Extracted material:
+++

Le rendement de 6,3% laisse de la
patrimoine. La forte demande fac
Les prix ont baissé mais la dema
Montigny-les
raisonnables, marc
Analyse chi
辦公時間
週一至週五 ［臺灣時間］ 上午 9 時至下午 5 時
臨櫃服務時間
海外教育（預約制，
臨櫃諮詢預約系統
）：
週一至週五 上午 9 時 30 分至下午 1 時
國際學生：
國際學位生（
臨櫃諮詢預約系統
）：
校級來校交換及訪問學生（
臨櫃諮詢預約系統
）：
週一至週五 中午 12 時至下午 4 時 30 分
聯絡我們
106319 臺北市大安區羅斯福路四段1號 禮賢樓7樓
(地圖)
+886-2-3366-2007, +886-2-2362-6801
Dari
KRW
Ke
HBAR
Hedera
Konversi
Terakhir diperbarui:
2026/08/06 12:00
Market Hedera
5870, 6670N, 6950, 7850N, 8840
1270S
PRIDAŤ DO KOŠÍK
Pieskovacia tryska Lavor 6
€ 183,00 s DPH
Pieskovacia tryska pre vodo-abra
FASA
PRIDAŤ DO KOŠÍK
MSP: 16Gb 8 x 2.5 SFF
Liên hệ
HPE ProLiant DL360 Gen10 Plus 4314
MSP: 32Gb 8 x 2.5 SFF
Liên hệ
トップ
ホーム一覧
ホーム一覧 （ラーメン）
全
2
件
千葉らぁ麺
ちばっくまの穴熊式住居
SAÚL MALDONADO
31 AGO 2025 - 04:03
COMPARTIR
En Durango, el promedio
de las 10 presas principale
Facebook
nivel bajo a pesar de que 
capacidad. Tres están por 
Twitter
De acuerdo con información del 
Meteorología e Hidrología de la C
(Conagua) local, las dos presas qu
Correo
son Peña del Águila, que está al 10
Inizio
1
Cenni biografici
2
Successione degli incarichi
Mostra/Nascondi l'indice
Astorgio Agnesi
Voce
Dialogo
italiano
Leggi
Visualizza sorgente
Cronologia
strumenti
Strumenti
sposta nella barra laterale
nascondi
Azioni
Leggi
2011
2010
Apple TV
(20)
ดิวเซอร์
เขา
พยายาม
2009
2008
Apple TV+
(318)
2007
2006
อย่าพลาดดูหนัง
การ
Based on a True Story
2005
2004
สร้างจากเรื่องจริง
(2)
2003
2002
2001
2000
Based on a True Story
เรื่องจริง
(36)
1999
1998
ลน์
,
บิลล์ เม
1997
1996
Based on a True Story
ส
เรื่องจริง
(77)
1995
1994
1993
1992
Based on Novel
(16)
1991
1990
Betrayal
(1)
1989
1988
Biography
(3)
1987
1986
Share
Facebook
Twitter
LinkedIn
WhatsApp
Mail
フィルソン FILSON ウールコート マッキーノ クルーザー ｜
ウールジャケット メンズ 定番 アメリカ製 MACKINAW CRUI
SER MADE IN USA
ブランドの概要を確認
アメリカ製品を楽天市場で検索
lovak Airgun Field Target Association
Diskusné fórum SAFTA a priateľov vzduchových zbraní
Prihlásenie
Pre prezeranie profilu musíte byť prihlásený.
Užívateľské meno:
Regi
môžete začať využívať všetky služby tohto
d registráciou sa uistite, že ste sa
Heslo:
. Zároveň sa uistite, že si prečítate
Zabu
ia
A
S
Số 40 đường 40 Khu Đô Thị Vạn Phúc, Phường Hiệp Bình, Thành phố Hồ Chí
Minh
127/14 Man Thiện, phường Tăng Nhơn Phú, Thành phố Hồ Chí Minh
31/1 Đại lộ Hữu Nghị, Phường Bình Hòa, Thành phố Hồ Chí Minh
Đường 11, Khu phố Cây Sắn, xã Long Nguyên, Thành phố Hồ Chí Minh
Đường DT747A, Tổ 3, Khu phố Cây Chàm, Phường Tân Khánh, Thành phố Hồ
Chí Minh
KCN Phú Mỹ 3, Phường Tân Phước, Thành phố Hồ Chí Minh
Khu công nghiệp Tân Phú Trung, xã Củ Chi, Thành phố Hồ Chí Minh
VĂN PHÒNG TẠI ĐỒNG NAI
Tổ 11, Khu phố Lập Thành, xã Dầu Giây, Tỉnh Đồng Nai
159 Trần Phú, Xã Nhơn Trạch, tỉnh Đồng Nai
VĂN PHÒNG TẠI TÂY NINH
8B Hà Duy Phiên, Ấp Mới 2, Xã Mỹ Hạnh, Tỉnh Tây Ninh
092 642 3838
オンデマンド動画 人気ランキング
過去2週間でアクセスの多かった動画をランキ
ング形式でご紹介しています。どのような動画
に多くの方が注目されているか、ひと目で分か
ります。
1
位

+++

Answer with a number alone: how many lines of the listing above include the string "Minh"?

7